After anodal stimulation, there was a decrease in inter-hemispheric connectivity in conjunction with an increase in intra-hemispheric connectivity, indicating the strengthening of this effect. This is different than what has been described in a recent study (Amadi et al., 2013) that found increased inter-hemispheric coherence of resting fMRI signal between left and right supplementary motor area and hand areas of M1 after cathodal stimulation of the motor region, while no significant changes in resting state connectivity was seen after anodal or sham stimulation. Other studies have found modulation of neural networks with tDCS (Amadi et al., 2013; Clemens et al., 2014; Fox et al., 2014; Hunter et al., 2015; Keeser et al., 2011; Krishnamurthy, Gopinath, Brown, & Hampstead, 2015; Park et al., 2013; Pena-Gomez et al., 2012; Weber, Messing, Rao, Detre, & Thompson-Schill, 2014), but none of these studies has specifically examined the differential modulatory effects of interhemispheric and intrahemispheric connectivity when anodal tDCS is applied to the right IFG.

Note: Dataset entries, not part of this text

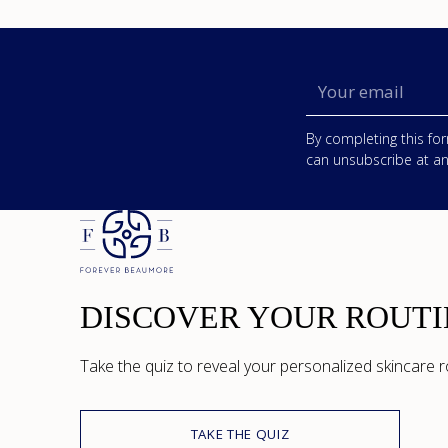
Your
email
By completing this for
can unsubscribe at an
DISCOVER YOUR ROUTI
Take the quiz to reveal your personalized skincare r
TAKE THE QUIZ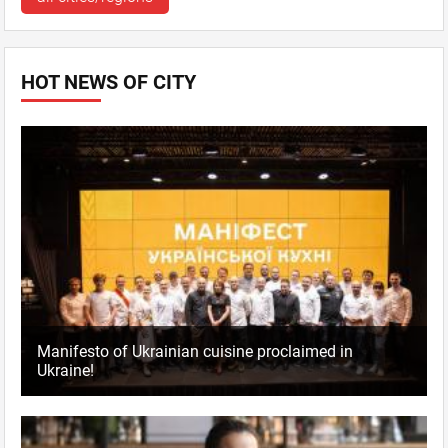
HOT NEWS OF CITY
Manifesto of Ukrainian cuisine proclaimed in
Ukraine!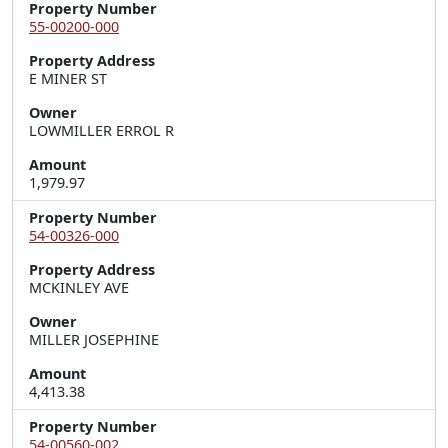
Property Number
55-00200-000
Property Address
E MINER ST
Owner
LOWMILLER ERROL R
Amount
1,979.97
Property Number
54-00326-000
Property Address
MCKINLEY AVE
Owner
MILLER JOSEPHINE
Amount
4,413.38
Property Number
54-00560-002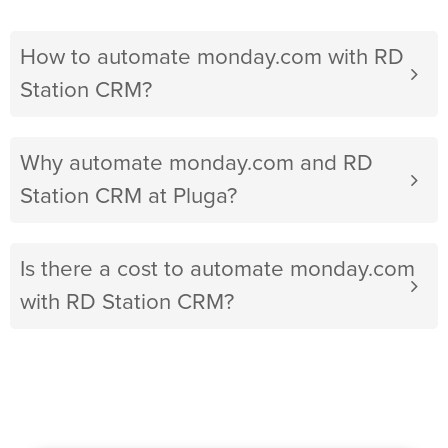
How to automate monday.com with RD
Station CRM?
Why automate monday.com and RD
Station CRM at Pluga?
Is there a cost to automate monday.com
with RD Station CRM?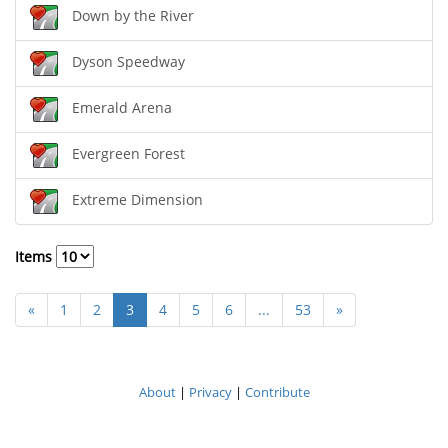
Down by the River
Dyson Speedway
Emerald Arena
Evergreen Forest
Extreme Dimension
Items
«
1
2
3
4
5
6
...
53
»
About
|
Privacy
|
Contribute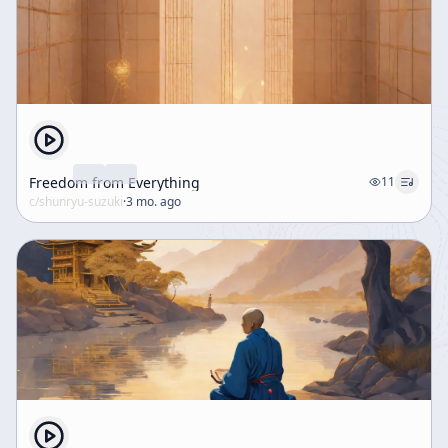
Freedom from Everything
11
c/
shunryu-suzuki
·
3 mo. ago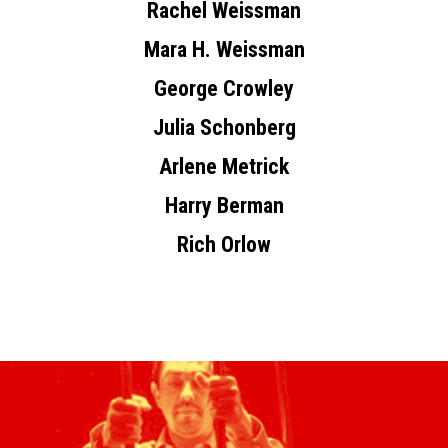
Rachel Weissman
Mara H. Weissman
George Crowley
Julia Schonberg
Arlene Metrick
Harry Berman
Rich Orlow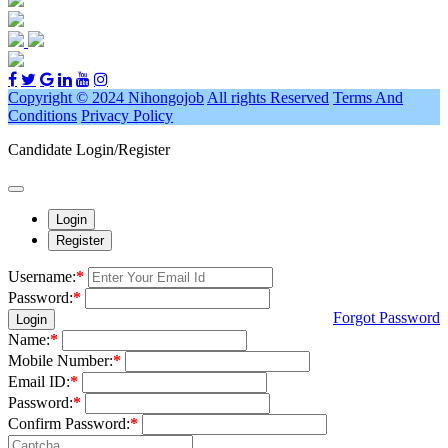
Copyright © 2024 Nihongojob
All rights Reserved
Terms And
Conditions
Privacy Policy
Candidate Login/Register
Login
Register
Username:
*
Password:
*
Forgot Password
Login
Name:
*
Mobile Number:
*
Email ID:
*
Password:
*
Confirm Password:
*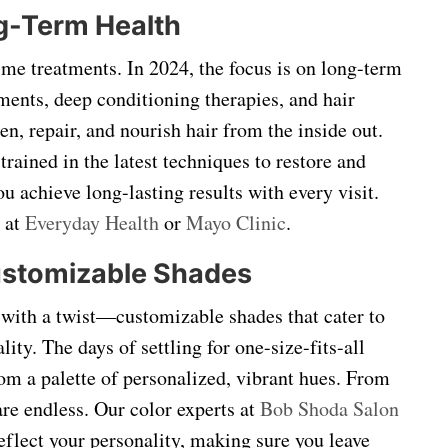
ng-Term Health
ime treatments. In 2024, the focus is on long-term
tments, deep conditioning therapies, and hair
n, repair, and nourish hair from the inside out.
trained in the latest techniques to restore and
ou achieve long-lasting results with every visit.
 at
Everyday Health
or
Mayo Clinic
.
Customizable Shades
t with a twist—customizable shades that cater to
ity. The days of settling for one-size-fits-all
om a palette of personalized, vibrant hues. From
 are endless. Our color experts at
Bob Shoda Salon
reflect your personality, making sure you leave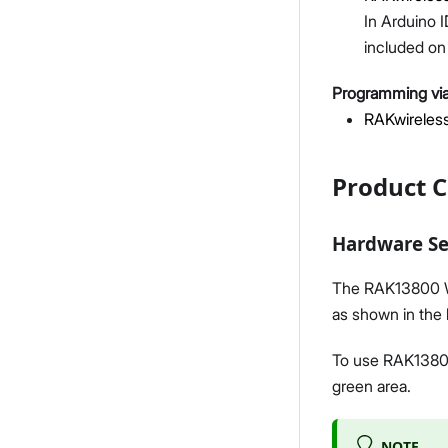
In Arduino I
included on 
Programming via
RAKwireless
Product C
Hardware S
The RAK13800 Wi
as shown in the 
To use RAK13800
green area.
NOTE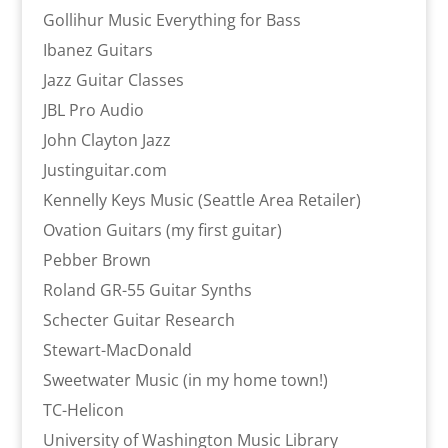
Gollihur Music Everything for Bass
Ibanez Guitars
Jazz Guitar Classes
JBL Pro Audio
John Clayton Jazz
Justinguitar.com
Kennelly Keys Music (Seattle Area Retailer)
Ovation Guitars (my first guitar)
Pebber Brown
Roland GR-55 Guitar Synths
Schecter Guitar Research
Stewart-MacDonald
Sweetwater Music (in my home town!)
TC-Helicon
University of Washington Music Library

As a note of interest, functional connectivity within an intrinsic network is often thought of as being static, where the default network remains relatively constant across scanning sessions (Chang & Glover, 2010). These static assumptions have affected how resting state networks are analyzed, specifically by computing region-to-region functional connectivity across an entire scanning session, with the assumption that the strength of these couplings do not change appreciably over time. By showing that these couplings can be modulated predictably by external sources, such as tDCS, we may have to alter how these analyses are modeled.

Functional connectivity changes due to effects of stimulation may have multiple biophysical determinants, such as the existence of bidirectional connections (excitatory or inhibitory), path length, density, and presence of intermediate nodes (Achard, et al., 2006; Bullmore & Sporns, 2009) that may result in observations that are dependent on the stimulated region.It has also been proposed that these changes in connectivity can be a result of changes in signal to noise ratio (Polania, Paulus, & Nitsche, 2012). Since anodal stimulation modulates brain activity by increasing the potential for action potentials (Antal et al., 2004), the increased spontaneous neuronal discharge rates will increase the background activation in the stimulated region and possibly in connected areas and thus decrease the signal to noise ratio and change synchronization with related regions. The interregional synchronization change may differ from region to region depending on whether or not the predominant functional connection between regions is inhibitory or excitatory.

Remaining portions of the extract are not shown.